In the throes of suffering we might shake our fist at the heavens and deny God’s existence. But Keller concludes Chapter 4 this way: “So abandoning belief in God doesn’t help with the problem of suffering at all and, as we will see, it removes many resources for facing it” (p. 107).
Each chapter in Walking with God through Pain and Suffering (https://www.amazon.com/Walking-God-through-Pain-Suffering/dp/1594634408/ref=sr_1_1?s=books&ie=UTF8&qid=1485462207&sr=1-1&keywords=walking+with+god+through+pain+and+suffering+by+timothy
+keller) concludes with an appropriate “Life Story. This one is “Mary’s.”
Throughout her young adult years, Mary suffered beating, sexual abuse, severe health problems, a schizophrenic child and financial ruin. Her words are an inspiring climax to a chapter about “the argument against God from evil” and offer a wise, humble response to evil . . .
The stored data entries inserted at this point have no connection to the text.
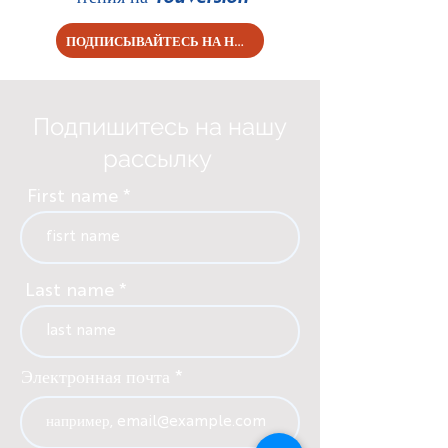
ПОДПИСЫВАЙТЕСЬ НА НАС!
Подпишитесь на нашу
рассылку
First name
Last name
Электронная почта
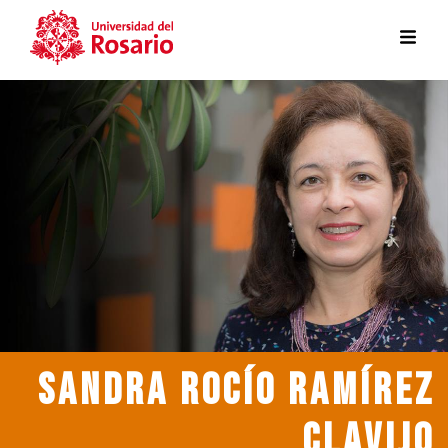
Skip to main content
SANDRA ROCÍO RAMÍREZ
CLAVIJO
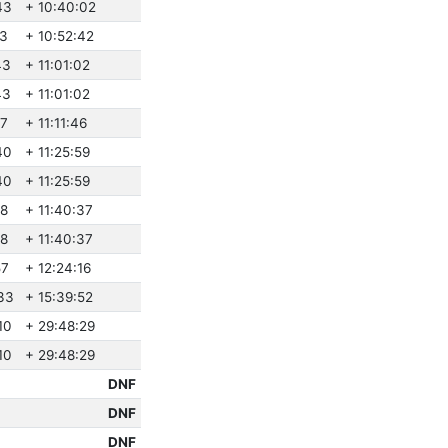
43
+ 10:40:02
23
+ 10:52:42
43
+ 11:01:02
43
+ 11:01:02
27
+ 11:11:46
40
+ 11:25:59
40
+ 11:25:59
18
+ 11:40:37
18
+ 11:40:37
57
+ 12:24:16
33
+ 15:39:52
10
+ 29:48:29
10
+ 29:48:29
DNF
DNF
DNF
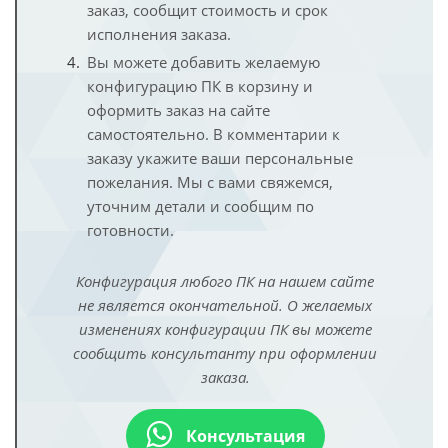
заказ, сообщит стоимость и срок
исполнения заказа.
Вы можете добавить желаемую
конфигурацию ПК в корзину и
оформить заказ на сайте
самостоятельно. В комментарии к
заказу укажите ваши персональные
пожелания. Мы с вами свяжемся,
уточним детали и сообщим по
готовности.
Конфигурация любого ПК на нашем сайте
не является окончательной. О желаемых
изменениях конфигурации ПК вы можете
сообщить консультанту при оформлении
заказа.
Консультация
“What I discovered about heartaches and problems, especially the ones that are way beyond what we can handle, is that maybe those are the problems [God] does permit precisely because we cannot handle them or the pain and anxiety they cause. But He can. I think He wants us to realize that trusting Him to handle these situations is actually a gift. His gift of peace to us in the midst of the craziness. Problems don’t disappear and life continues, but He replaces the sting of those heartaches with hope . . . ” (p. 108,109).
O God, to us who suffer so deeply that we sometimes doubt your existence and for whom the intellectual reasons don’t remove the visceral pain, give Mary’s realization that trusting You to handle the situation is actually Your gift of peace and hope. We are not intellectual giants, Father. We’re just Your hurting children who need Your gracious gift. In Jesus’ name. Amen.